Federal regulator removes State Fire Marshal from supervision of Sable Offshore’s oil restart plans
WASHINGTON D.C. (KEYT) – On Wednesday, federal regulators agreed with Sable Offshore that local pipelines used to transport oil are subject to exclusively federal oversight and no longer under the jurisdiction of the California Office of State Fire Marshal.
"PHMSA [Pipeline and Hazardous Materials Safety Administration] agrees with your [Sable Offshore] determination that the Las Flores Pipeline is an interstate pipeline," stated a letter from the Department of Transportation Wednesday. "The PSA [Pipeline Safety Act] vests with PHMSA exclusive regulatory authority over interstate pipelines and preempts States from adopting or continuing in force safety standards for interstate pipelines."
In September, Sable Offshore submitted official paperwork to restart oil production with the California Office of State Fire Marshal (OSFM) and the state-based safety agency responded the next month that there were still unmet conditions before an official restart.
The image below, from an informational slide presented to investors by Sable Offshore, shows the assets that make up the Santa Ynez Unit in both federal and state waters as well as onshore facilities.
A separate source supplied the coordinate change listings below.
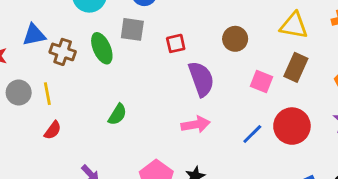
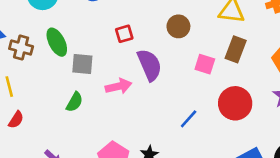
gray square: (132, 29) -> (82, 64), moved
pink arrow: (196, 124) -> (119, 86), moved
blue line: (252, 134) -> (189, 119), moved

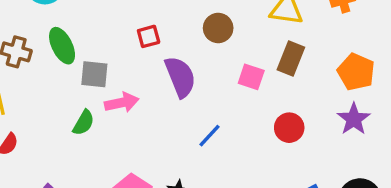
pink arrow: (119, 86) -> (122, 103), moved
red circle: (235, 103) -> (289, 128), size x0.7
blue line: (189, 119) -> (209, 136), moved

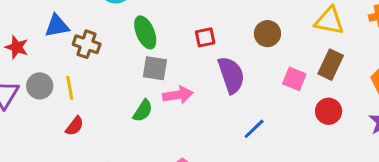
green ellipse: (62, 46) -> (145, 32), moved
red circle: (289, 128) -> (329, 111), moved

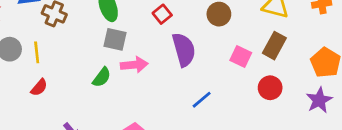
red square: (205, 37) -> (162, 14), turned -30

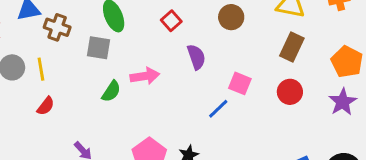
gray square: (115, 39) -> (98, 48), moved
purple semicircle: (184, 50) -> (196, 57), size x0.7
pink square: (241, 57) -> (240, 83), moved

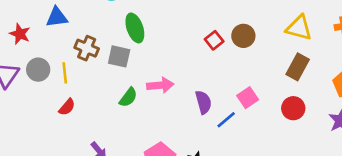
red square: (171, 21) -> (214, 40), moved
brown cross: (57, 27) -> (87, 48), moved
purple semicircle: (196, 57) -> (203, 102), moved
pink square: (240, 83) -> (248, 98), turned 30

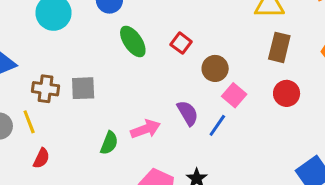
green ellipse: (135, 28) -> (133, 41), moved
brown circle: (243, 36) -> (215, 68), moved
pink arrow: (160, 85) -> (145, 129), moved
green semicircle: (128, 97) -> (109, 143), moved

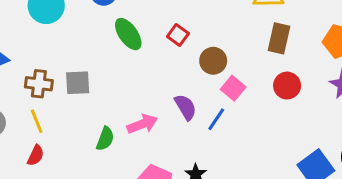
yellow line: (29, 122) -> (37, 121), moved

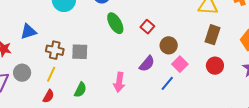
purple semicircle: (185, 107) -> (147, 64), moved, turned 66
yellow line: (37, 121) -> (51, 74), turned 42
pink arrow: (142, 124) -> (119, 82), turned 114
green semicircle: (105, 139) -> (80, 90), moved

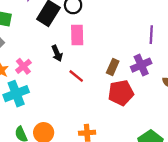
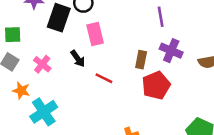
purple line: (151, 35) -> (161, 17), moved
purple cross: (141, 65) -> (171, 51), turned -30
pink cross: (23, 66) -> (42, 64), moved

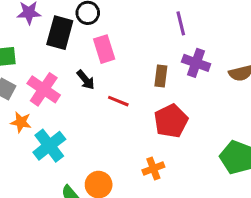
pink cross: (42, 64) -> (44, 89), size x1.5
red pentagon: (156, 85) -> (171, 121), moved

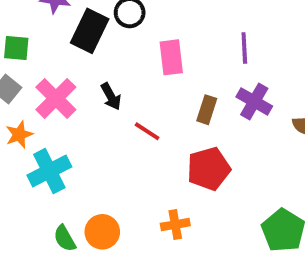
pink rectangle: (104, 49) -> (171, 57), moved
orange star: (21, 122) -> (19, 135), turned 30

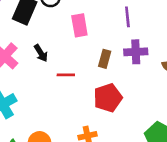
purple cross: (254, 101) -> (136, 52), turned -30
red line: (147, 131) -> (66, 75), turned -30

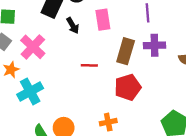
black arrow: (41, 53) -> (73, 25), moved
brown rectangle: (105, 59) -> (126, 51), size x1.5

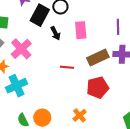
brown rectangle: (126, 51) -> (98, 58), turned 45
orange cross: (108, 122) -> (80, 115), turned -32

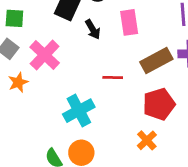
cyan cross: (17, 86) -> (79, 111), moved
orange cross: (80, 115) -> (147, 140), moved

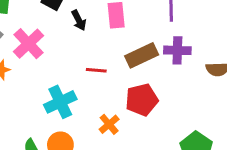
orange cross: (147, 140) -> (109, 124), moved

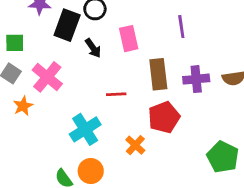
purple cross: (177, 50) -> (196, 79), moved
brown rectangle: (142, 55) -> (158, 74), turned -64

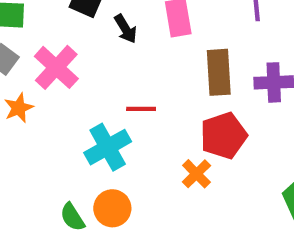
red line: (116, 94) -> (141, 109), moved
orange cross: (135, 145) -> (196, 174), moved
The energy company responded the following day in a letter that stated the OSFM's conclusions, "are in error" and the requirements mentioned by the OSFM regarding safety tools only had to be conducted within seven days of achieving initial steady state operation, but not before restart.
In November, Sable Offshore requested that federal regulators with the U.S. Department of Transportation take over supervision of the Houston-based company's attempts to restart oil production.
According to an 8-K filing with the U.S. Securities and Exchange Commission, Sable Offshore informed investors that it had determined that the pipeline connecting the Santa Ynez Unit to Pentland Station in Kern County is technically an interstate pipeline under the Pipeline Safety Act and therefore not subject to oversight by the state's Office of State Fire Marshal.
That designation was sent for confirmation with the U.S. Department of Transportation's Pipeline and Hazardous Safety Administration and included a request to transfer all regulatory authority from the California regulator to the federal agency.
According to Wednesday's letter, federal regulators conducted on-site inspections earlier this month alongside representatives from the State Fire Marshal and reviewed written procedures and field observations across the Santa Ynez Unit which extend oil pipelines to refineries across the state.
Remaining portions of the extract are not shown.